Ms McKee’s short life was taken at the hands of the so-called Real IRA in the name of the glorious cause of a united Ireland.
Coming amid what was believed to be planned and orchestrated violence to coincide with Easter weekend in the Creggan area, it goes to show that the peace process, so widely lauded across the world, is still a fragile one.
There are those, more criminal than freedom fighter, who will use the cover of republicanism to justify their scumbag activities.
That Ms McKee’s death came on the day a senior delegation of American politicians visited the city to see the progress made under the 21 years of the Good Friday Agreement further emphasises the fragility.
Just hours before Ms McKee’s death, US House of Representatives speaker Nancy Pelosi had stated that “we treasure the Good Friday accord” as a “beacon to the world”.
In her well-received speech to the Oireachtas, midweek, and paying tribute to the efforts of political leaders, Ms Pelosi said: “On that holy day the world saw the dawn of peace in Northern Ireland that few had dared to dream.”
Ms Pelosi said children born in 1998, when the Belfast Agreement was signed, had grown up in peace.
“We cannot jeopardise that,” she continued. “We must not and will not allow that progress to be undermined.”
Yet, Ms McKee’s premature death does exactly that. The absence of the Northern Assembly, as weak and flawed as it was, for more than two years has allowed a poisonous vacuum emerge which has led to escalating tensions in the province.
For that, both Sinn Féin and particularly the DUP must accept the blame. Sinn Féin can rightly be accused of collapsing the assembly for political reasons but the DUP has been reckless in the extreme in reneging on an agreement last year which would have seen the Stormont administration re-established.
“I said in January,” said Mr Hamilton, that “the threat level in Northern Ireland has been severe for a number of years. That remains extant. It is still severe.
We have seen attacks here in the city; last July, a shooting attack; [the bombing in] January; and now this, so, unfortunately, the threat is present — however, the threat is not dominant.
Widespread condemnation of Ms McKee’s murder came from politicians North and South.
“The Government condemns in the strongest possible terms the fatal shooting of journalist and writer Lyra McKee in Derry. We are all full of sadness after last night’s events. We cannot allow those who want to propagate violence, fear and hate to drag us back to the past,” said Taoiseach Leo Varadkar.
“I would like to express my sincere condolences to Lyra’s family, her partner Sara, and her friends. Our solidarity also goes out to the people of Derry and to the entire journalism community.”

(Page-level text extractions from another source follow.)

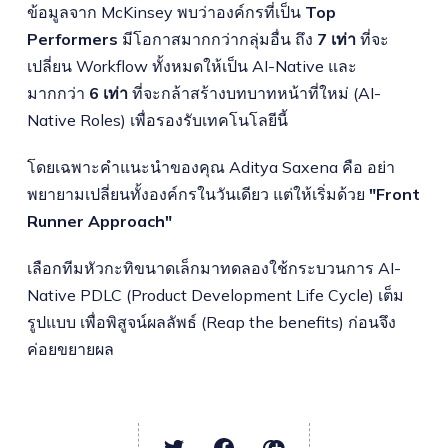
ข้อมูลจาก McKinsey พบว่าองค์กรที่เป็น
Top
Performers
มีโอกาสมากกว่ากลุ่มอื่น ถึง
7 เท่า
ที่จะ
เปลี่ยน Workflow ทั้งหมดให้เป็น AI-Native และ
มากกว่า
6 เท่า
ที่จะกล้าสร้างบทบาทหน้าที่ใหม่ (AI-
Native Roles) เพื่อรองรับเทคโนโลยีนี้
โดยเฉพาะคำแนะนำของคุณ Aditya Saxena คือ อย่า
พยายามเปลี่ยนทั้งองค์กรในวันเดียว แต่ให้เริ่มด้วย
"Front
Runner Approach"
เลือกทีมหัวกะทิขนาดเล็กมาทดลองใช้กระบวนการ AI-
Native PDLC (Product Development Life Cycle) เต็ม
รูปแบบ เพื่อพิสูจน์ผลลัพธ์ (Reap the benefits) ก่อนจึง
ค่อยขยายผล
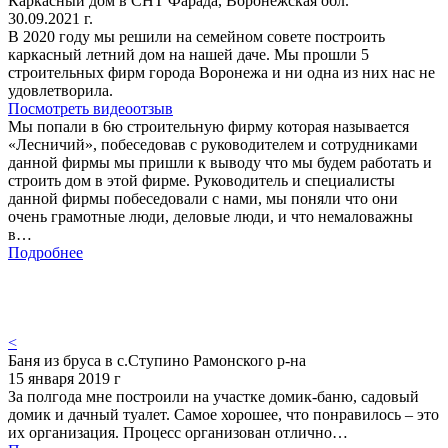
Каркасный дом в СНТ Фарада, Воронежская обл.
30.09.2021 г.
В 2020 году мы решили на семейном совете построить
каркасный летний дом на нашей даче. Мы прошли 5
строительных фирм города Воронежа и ни одна из них нас не
удовлетворила.
Посмотреть видеоотзыв
Мы попали в 6ю строительную фирму которая называется
«Лесничий», побеседовав с руководителем и сотрудниками
данной фирмы мы пришли к выводу что мы будем работать и
строить дом в этой фирме. Руководитель и специалисты
данной фирмы побеседовали с нами, мы поняли что они
очень грамотные люди, деловые люди, и что немаловажны
в…
Подробнее
<
Баня из бруса в с.Ступино Рамонского р-на
15 января 2019 г
За полгода мне построили на участке домик-баню, садовый
домик и дачный туалет. Самое хорошее, что понравилось – это
их организация. Процесс организован отлично…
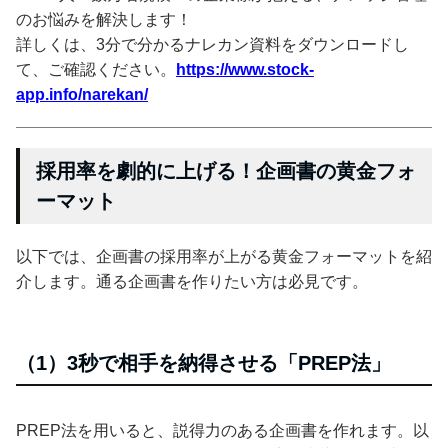
のお悩みを解決します！
詳しくは、3分で分かるナレカン資料をダウンロードし
て、ご確認ください。
https://www.stock-
app.info/narekan/
採用率を劇的に上げる！企画書の黄金フォ
ーマット
以下では、企画書の採用率が上がる黄金フォーマットを紹
介します。通る企画書を作りたい方は必見です。
（1）3秒で相手を納得させる「PREP法」
PREP法を用いると、説得力のある企画書を作れます。以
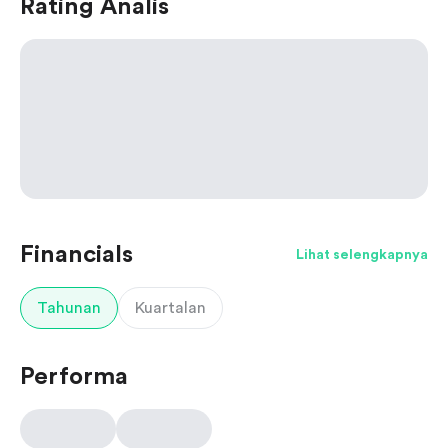
Rating Analis
Financials
Lihat selengkapnya
Tahunan
Kuartalan
Performa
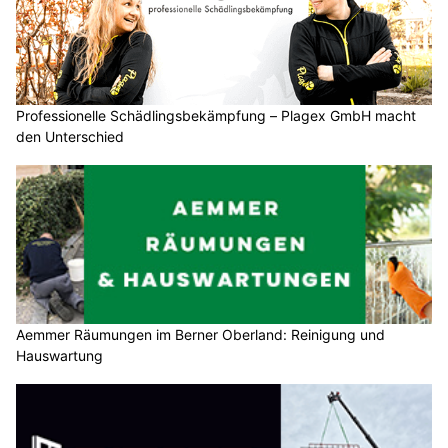
Professionelle Schädlingsbekämpfung – Plagex GmbH macht
den Unterschied
Aemmer Räumungen im Berner Oberland: Reinigung und
Hauswartung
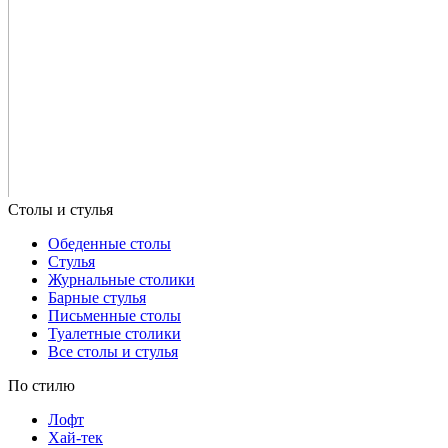
Обеденные столы
Стулья
Журнальные столики
Барные стулья
Письменные столы
Туалетные столики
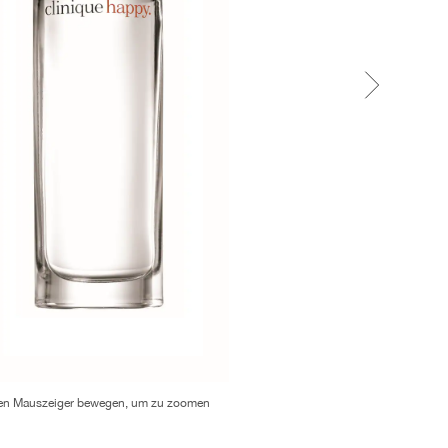
en Mauszeiger bewegen, um zu zoomen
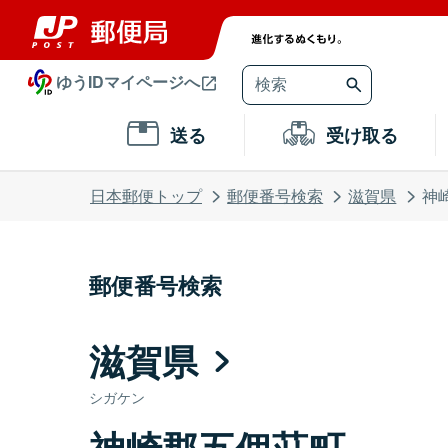
ゆうIDマイページへ
送る
受け取る
日本郵便トップ
郵便番号検索
滋賀県
神
郵便番号検索
滋賀県
シガケン
神崎郡五個荘町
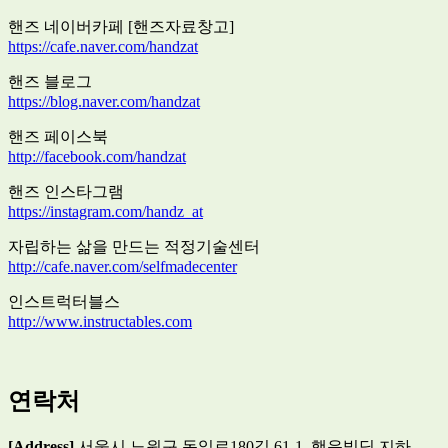
핸즈 네이버카페 [핸즈자료창고]
https://cafe.naver.com/handzat
핸즈 블로그
https://blog.naver.com/handzat
핸즈 페이스북
http://facebook.com/handzat
핸즈 인스타그램
https://instagram.com/handz_at
자립하는 삶을 만드는 적정기술센터
http://cafe.naver.com/selfmadecenter
인스트럭터블스
http://www.instructables.com
연락처
[Address]
서울시 노원구 동일로180길 61-1, 행운빌딩 지하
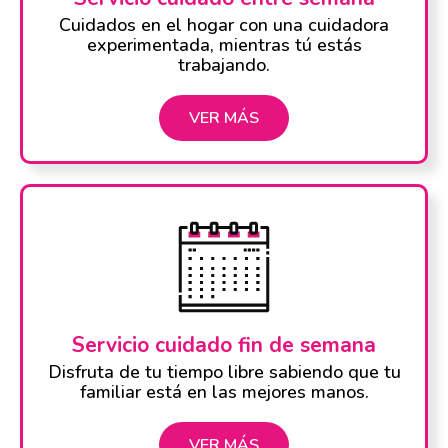
Cuidados en el hogar con una cuidadora
experimentada, mientras tú estás
trabajando.
VER MÁS
Servicio cuidado fin de semana
Disfruta de tu tiempo libre sabiendo que tu
familiar está en las mejores manos.
VER MÁS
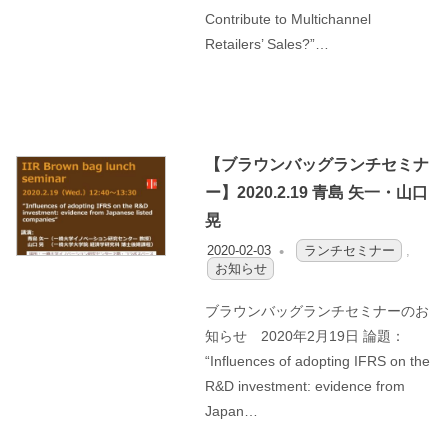
Contribute to Multichannel
Retailers’ Sales?”…
【ブラウンバッグランチセミナ
ー】2020.2.19 青島 矢一・山口
晃
2020-02-03
OFO3_TESTIIR
ランチセミナー
,
お知らせ
ブラウンバッグランチセミナーのお
知らせ 2020年2月19日 論題：
“Influences of adopting IFRS on the
R&D investment: evidence from
Japan…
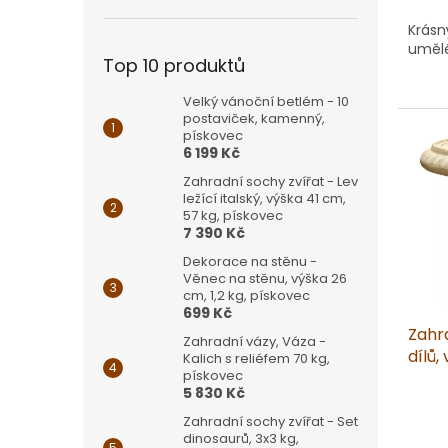
Krásn
umělé
Top 10 produktů
Velký vánoční betlém - 10
postaviček, kamenný,
pískovec
6 199 Kč
Zahradní sochy zvířat - Lev
ležící italský, výška 41 cm,
57 kg, pískovec
7 390 Kč
Dekorace na stěnu -
Věnec na stěnu, výška 26
cm, 1,2 kg, pískovec
699 Kč
Zahr
Zahradní vázy, Váza -
dílů,
Kalich s reliéfem 70 kg,
pískovec
5 830 Kč
Zahradní sochy zvířat - Set
dinosaurů, 3x3 kg,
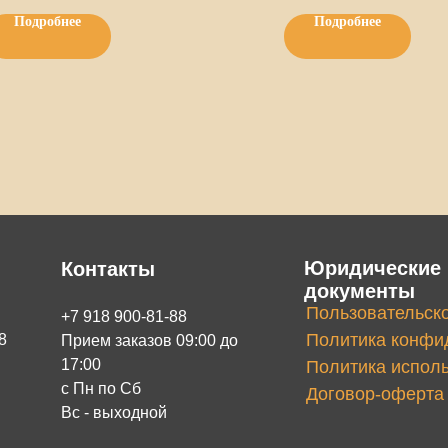
Подробнее
Подробнее
Юридические
Контакты
документы
Пользовательск
+7 918 900-81-88
Политика конфи
8
Прием заказов 09:00 до
17:00
Политика исполь
с Пн по Сб
Договор-оферта
Вс - выходной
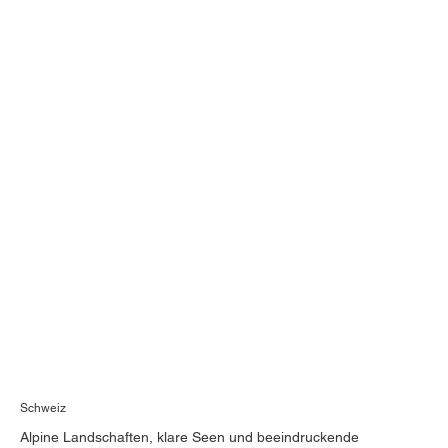
Schweiz
Alpine Landschaften, klare Seen und beeindruckende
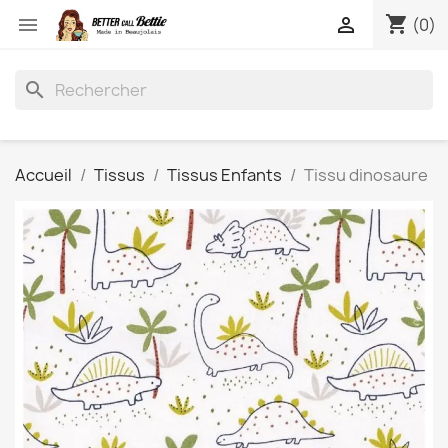
shopping_cart


(0)
search
Accueil
Tissus
Tissus Enfants
Tissu dinosaure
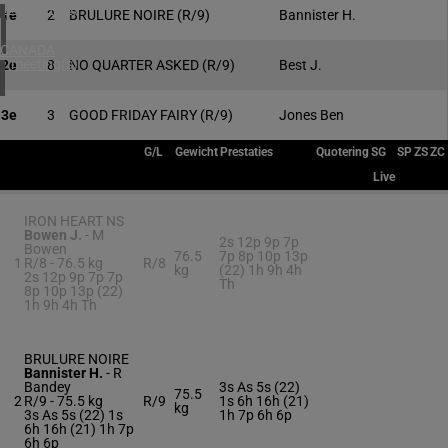
4 meeting(s)
1e
2
BRULURE NOIRE
(R/9)
Bannister H.
CANADA
1 meeting(s)
2e
8
NO QUARTER ASKED
(R/9)
Best J.
3e
3
GOOD FRIDAY FAIRY
(R/9)
Jones Ben
G/L
Gewicht
Prestaties
Quotering
SG
SP
ZS
ZC
Live
IRON HEART NS
Bowen J.
-
M
2s 12p 9p 7p
Bowen
76.5
7p 8p 10p 13p
1
R/8 -
76.5 kg
R/8
kg
(22) 1h 9h 4h
2s 12p 9p 7p 7p
Th
8p 10p 13p (22)
1h 9h 4h Th
BRULURE NOIRE
Bannister H.
-
R
Bandey
3s As 5s (22)
75.5
2
R/9 -
75.5 kg
R/9
1s 6h 16h (21)
kg
3s As 5s (22) 1s
1h 7p 6h 6p
6h 16h (21) 1h 7p
6h 6p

Sinn Féin president Mary Lou McDonald extended her condolences to the family of Ms McKee. She condemned those responsible and called on anyone with information to bring it forward to the PSNI.
“It was with greater horror and sadness that I learned of the killing of Lyra McKee on the streets of Derry last night. Ms McKee will be remembered as a kind, caring and passionate journalist and advocate,” she said.
Such condemnations were predictable but run the risk of being meaningless if nothing changes in terms of the political landscape.
Are we really going to allow the North drift back into a cycle of hostility, violence and killings after so much progress had been made?